**Task to complete:** When you reach the line containing "quite likely to have thought ‘who the" in the records below, set it down exactly, together with every later line through the end, but not the pictures.

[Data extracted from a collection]

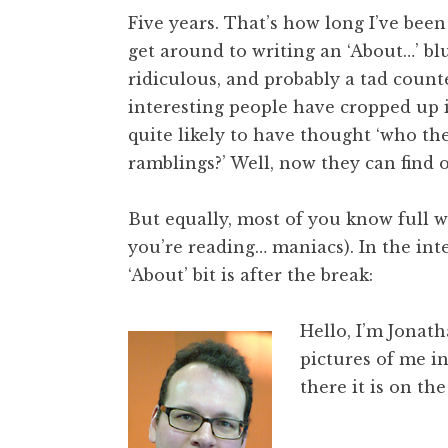
o
Five years. That’s how long I’ve been
n
get around to writing an ‘About…’ blur
a
ridiculous, and probably a tad count
t
h
interesting people have cropped up 
a
quite likely to have thought ‘who the
n
ramblings?’ Well, now they can find o
S
a
But equally, most of you know full we
n
you’re reading… maniacs). In the int
d
e
‘About’ bit is after the break:
r
s
Hello, I’m Jonat
o
pictures of me i
n
there it is on the 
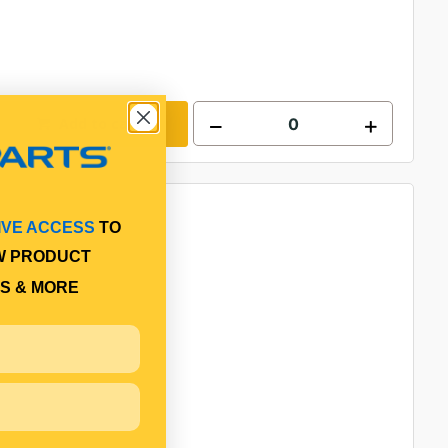
Add to cart
IVE ACCESS
TO
W PRODUCT
S & MORE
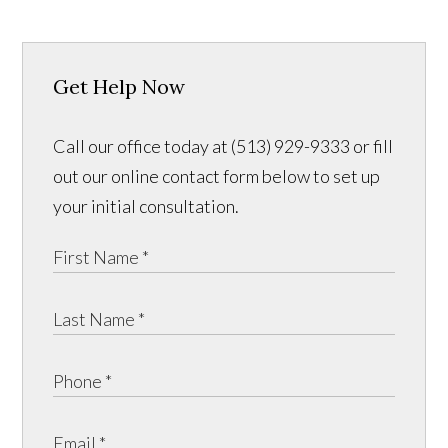
Get Help Now
Call our office today at (513) 929-9333 or fill
out our online contact form below to set up
your initial consultation.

**Output for this task:**
quite likely to have thought ‘who the
n
ramblings?’ Well, now they can find o
S
a
But equally, most of you know full we
n
you’re reading… maniacs). In the int
d
e
‘About’ bit is after the break:
r
s
Hello, I’m Jonat
o
pictures of me i
n
there it is on the 
Add to cart
IVE ACCESS
TO
W PRODUCT
S & MORE
Get Help Now
Call our office today at (513) 929-9333 or fill
out our online contact form below to set up
your initial consultation.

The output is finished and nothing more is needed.